After the Dragon Died

Slaying the dragon was supposed to be the end of it. 

It had been quite the feat. They raided the treasure hoard. They found massive dragon eggs buried in the gold. One of their number, a halfling, stopped to look while the others filled their bags to bursting with gold. She added two of the eggs to her purse of holding. The third their barbarian proposed to cook. 

They all puked at the rotten smell of the thing roasting. The halfling emptied her stomach again when they cracked the egg open. Gelatinous white egg reeking of sulfur flaked off a scaley body her size with satin like scales. 

She left the cave without eating a bite.

The first week the cities near by celebrated. The dragon who had stolen their gold was gone! 

The halfling drank her ale and did her very best to duck attention as her party paraded the streets throwing gold to the ground as they went.

The second week the cave rumbled so that the cities thought perhaps the dragon hadn’t been killed after all. The adventurers assured them they had. After all, look at the enormous head they had mounted in the town square. The dragon was certainly dead. 

The halfling packed her things.

The third week noxious gasses spilled into the valleys. Anyone who slept on the floor suffocated in their sleep. The halfling woke in her barn loft. She saw dead chickens strewn across the yard, too low to the ground for those that did not sleep atop the coop. 

The fourth week popping and grumbling sounds shook the earth. The tavern shook apart. The mayors house took damage. Even the old castle lost a wall. 

The halfling hitched a ride out of town on a cart. The party did not notice her absence.

The fifth week the mountain exploded. The top went flying, shattered boulders flung near and far along with a viscous splatter of acid and gelatinous masses that scorched the ground around them.

The halfling was half way out of the nation. 

The sixth week the cities began to get sick. Everyone who came in contact with the gelatinous goo fell ill. It wasn’t long before the cities were calling the plague dragon’s curse. The adventurers no longer paraded the streets. They were as likely to get rocks thrown at them as be thrown up on. 

The seventh week the crater of the mountain burned. The fleshy gelatinous mounds that had been ejected began to move. Flames jetted irregularly as the mounds shifted toward the piles of bodies taken by sickness. The oozing mounds began to consume flesh, dissolving it pieces at a time. 

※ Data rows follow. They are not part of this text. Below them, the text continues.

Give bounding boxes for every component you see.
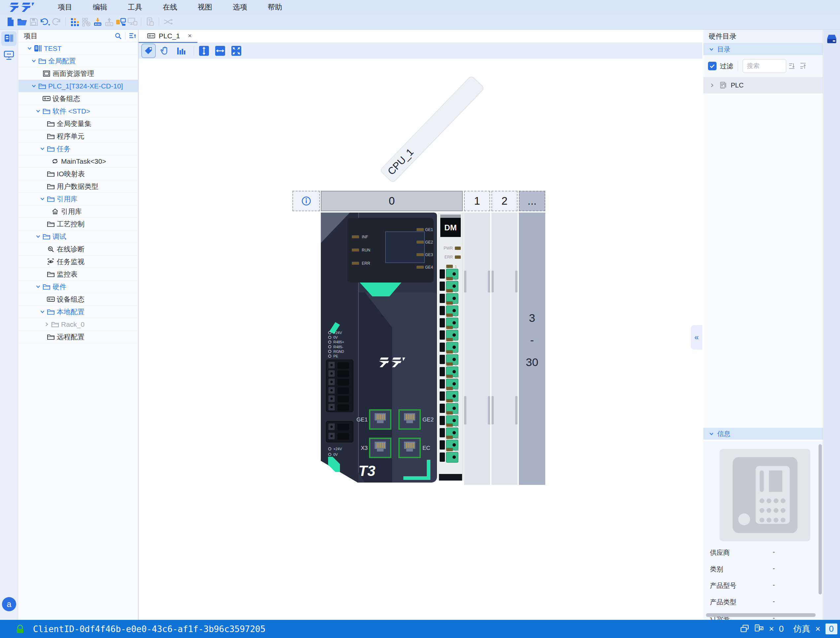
monitor-button[interactable] xyxy=(126,16,138,28)
chevron-down-icon[interactable] xyxy=(34,284,42,290)
user-avatar[interactable]: a xyxy=(2,597,16,611)
cpu-module-figure[interactable]: INFRUNERRGE1GE2GE3GE4+24V0VR485+R485-RGN… xyxy=(321,213,437,485)
expand-all-icon[interactable] xyxy=(797,62,808,70)
chevron-down-icon[interactable] xyxy=(34,108,42,115)
build-button[interactable] xyxy=(69,16,80,28)
rack-slot-range-column[interactable]: 3-30 xyxy=(519,213,545,485)
new-file-button[interactable] xyxy=(5,16,16,28)
tree-item-硬件[interactable]: 硬件 xyxy=(19,281,138,293)
tree-item-任务[interactable]: 任务 xyxy=(19,142,138,155)
rack-info-button[interactable] xyxy=(292,191,320,211)
tree-item-设备组态[interactable]: 设备组态 xyxy=(19,293,138,306)
close-icon[interactable]: × xyxy=(188,32,192,39)
status-bar: ClientID-0df4f46b-e0e0-43c6-af1f-3b96c35… xyxy=(0,620,840,638)
tree-item-IO映射表[interactable]: IO映射表 xyxy=(19,168,138,180)
windows-icon[interactable] xyxy=(740,624,749,634)
vertical-scrollbar[interactable] xyxy=(819,444,822,594)
sort-icon[interactable] xyxy=(127,32,138,39)
collapse-panel-handle[interactable]: « xyxy=(691,325,703,349)
search-input[interactable] xyxy=(743,59,786,73)
tree-item-调试[interactable]: 调试 xyxy=(19,231,138,243)
chevron-down-icon[interactable] xyxy=(38,309,46,315)
chevron-down-icon[interactable] xyxy=(38,145,46,152)
open-project-button[interactable] xyxy=(16,16,28,28)
chevron-down-icon[interactable] xyxy=(25,45,33,52)
tree-item-全局变量集[interactable]: 全局变量集 xyxy=(19,117,138,130)
pan-button[interactable] xyxy=(158,44,171,57)
fit-vertical-button[interactable] xyxy=(197,44,211,57)
device-button[interactable] xyxy=(144,16,156,28)
rack-slot-header-2[interactable]: 2 xyxy=(491,191,518,211)
rack-slot-header-1[interactable]: 1 xyxy=(464,191,490,211)
tree-item-在线诊断[interactable]: 在线诊断 xyxy=(19,243,138,256)
upload-plc-button[interactable] xyxy=(103,16,115,28)
statistics-button[interactable] xyxy=(174,44,188,57)
menu-编辑[interactable]: 编辑 xyxy=(82,0,117,14)
save-button[interactable] xyxy=(28,16,39,28)
rack-slot-column-2[interactable] xyxy=(491,213,518,485)
swap-button[interactable] xyxy=(162,16,174,28)
plc-module-icon xyxy=(718,82,728,89)
tree-item-TEST[interactable]: TEST xyxy=(19,42,138,55)
info-field-产品类型: 产品类型- xyxy=(710,598,816,606)
select-tag-button[interactable] xyxy=(142,44,155,57)
tree-item-全局配置[interactable]: 全局配置 xyxy=(19,55,138,67)
rack-slot-header-0[interactable]: 0 xyxy=(321,191,463,211)
connect-device-button[interactable] xyxy=(115,16,126,28)
tree-item-本地配置[interactable]: 本地配置 xyxy=(19,306,138,318)
fit-screen-button[interactable] xyxy=(230,44,243,57)
tab-plc-1[interactable]: PLC_1 × xyxy=(139,30,197,43)
chevron-down-icon[interactable] xyxy=(30,58,38,64)
tree-item-MainTask<30>[interactable]: MainTask<30> xyxy=(19,155,138,168)
hardware-catalog-rail-icon[interactable] xyxy=(825,32,839,46)
tree-item-监控表[interactable]: 监控表 xyxy=(19,268,138,281)
horizontal-scrollbar[interactable] xyxy=(706,613,816,617)
tree-item-用户数据类型[interactable]: 用户数据类型 xyxy=(19,180,138,193)
chevron-down-icon[interactable] xyxy=(34,233,42,240)
chevron-right-icon[interactable] xyxy=(43,321,51,328)
chevron-down-icon[interactable] xyxy=(38,196,46,202)
tree-item-任务监视[interactable]: 任务监视 xyxy=(19,256,138,268)
tree-item-引用库[interactable]: 引用库 xyxy=(19,193,138,205)
catalog-item-plc[interactable]: PLC xyxy=(703,77,823,93)
dm-module-figure[interactable]: DMPWRERR12345678910111213141516 xyxy=(437,213,463,485)
menu-在线[interactable]: 在线 xyxy=(153,0,188,14)
tree-item-label: 引用库 xyxy=(57,194,77,204)
redo-button[interactable] xyxy=(51,16,62,28)
info-section-header[interactable]: 信息 xyxy=(703,428,823,440)
catalog-section-header[interactable]: 目录 xyxy=(703,43,823,55)
menu-项目[interactable]: 项目 xyxy=(47,0,82,14)
menu-工具[interactable]: 工具 xyxy=(117,0,153,14)
search-icon[interactable] xyxy=(112,32,124,39)
filter-checkbox[interactable] xyxy=(708,62,717,70)
tree-item-软件 <STD>[interactable]: 软件 <STD> xyxy=(19,105,138,117)
build-all-button[interactable] xyxy=(80,16,92,28)
rack-slot-column-1[interactable] xyxy=(464,213,490,485)
catalog-item-label: PLC xyxy=(731,82,744,89)
tree-item-label: 任务 xyxy=(57,144,71,153)
rail-tab-project[interactable] xyxy=(1,32,16,46)
menu-选项[interactable]: 选项 xyxy=(223,0,257,14)
menu-帮助[interactable]: 帮助 xyxy=(257,0,292,14)
menu-视图[interactable]: 视图 xyxy=(188,0,223,14)
download-plc-button[interactable] xyxy=(92,16,103,28)
tree-item-Rack_0[interactable]: Rack_0 xyxy=(19,318,138,331)
catalog-section-title: 目录 xyxy=(717,45,730,54)
tree-item-工艺控制[interactable]: 工艺控制 xyxy=(19,218,138,231)
tree-item-远程配置[interactable]: 远程配置 xyxy=(19,331,138,343)
tree-item-画面资源管理[interactable]: 画面资源管理 xyxy=(19,67,138,80)
tree-item-引用库[interactable]: 引用库 xyxy=(19,205,138,218)
svg-text:9: 9 xyxy=(455,362,457,366)
rack-slot-header-...[interactable]: ... xyxy=(519,191,545,211)
tree-item-PLC_1[T324-XE-CD-10][interactable]: PLC_1[T324-XE-CD-10] xyxy=(19,80,138,92)
tree-item-程序单元[interactable]: 程序单元 xyxy=(19,130,138,142)
fit-horizontal-button[interactable] xyxy=(213,44,227,57)
chevron-spacer xyxy=(43,208,51,215)
undo-button[interactable] xyxy=(39,16,51,28)
chevron-down-icon[interactable] xyxy=(30,83,38,90)
collapse-all-icon[interactable] xyxy=(786,62,797,70)
device-check-icon[interactable] xyxy=(754,624,764,634)
cpu-device-label[interactable]: CPU_1 xyxy=(380,75,485,183)
tree-item-设备组态[interactable]: 设备组态 xyxy=(19,92,138,105)
rail-tab-devices[interactable] xyxy=(1,49,16,63)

The halfling chartered a boat and stepped aboard. The cities burned behind her. 

For all their gold, the kingdom sent a cry to round up the adventurers who had slayed the dragon. They bound them and marched them up the hill, torches in hand. If only they had appeased the dragon its spirit may not be haunting them. 

The city folk gagged.  Skin turned red and pustuled the closer they got to the dragon’s crater. Limbs dropped off. People fell by the wayside, heaving already empty guts.

When the first person crested the ridge, they let go of their last hope. They tumbled over the edge, dead before they hit the bottom.

The titanic rib bones arched up out of a mass of vile pulsing orange mounds and yellow gelatinous bile. Gold had melted to the stones, an acidic vein splashed across the dragon’s old home. The scales were slouched to the floor, flesh long since decayed by the shifting mass of gelatinous shapes. The townsfolk that looked saw only terror. There was no angered dragon here. 

When the spinal bones shifted, the earth itself creaked. The gelatinous masses spread out. The folk that came to throw the adventurers at the dragons mercy watched the ribs fall open wider with a crack that shook the stone. 

One gelatinous blob pulled itself over the ridge the villagers stood on. It gurgled and noxious gas spewed from around its center mass. The townsfolk dropped the tied adventurers and

ran. Stumbling past acid lakes, gelatinous masses caught some by the legs. The screaming didn’t stop for days. 

One villager made it back, eyes haunted while recounting what lay upon the mountain. 

The mayors of the surrounding cities got together and collectively agreed to destroy the contracts they had given the adventurers. The king must never know. 

They did not find the halfling. She was on a boat at sea, sailing to the other continent. She kept watch on her bag. One day the captain heard squeaking from her cabin. 

The halfling fed the hatchlings. She let them curl around her for warmth in the cramped quarters. It was the least she could do.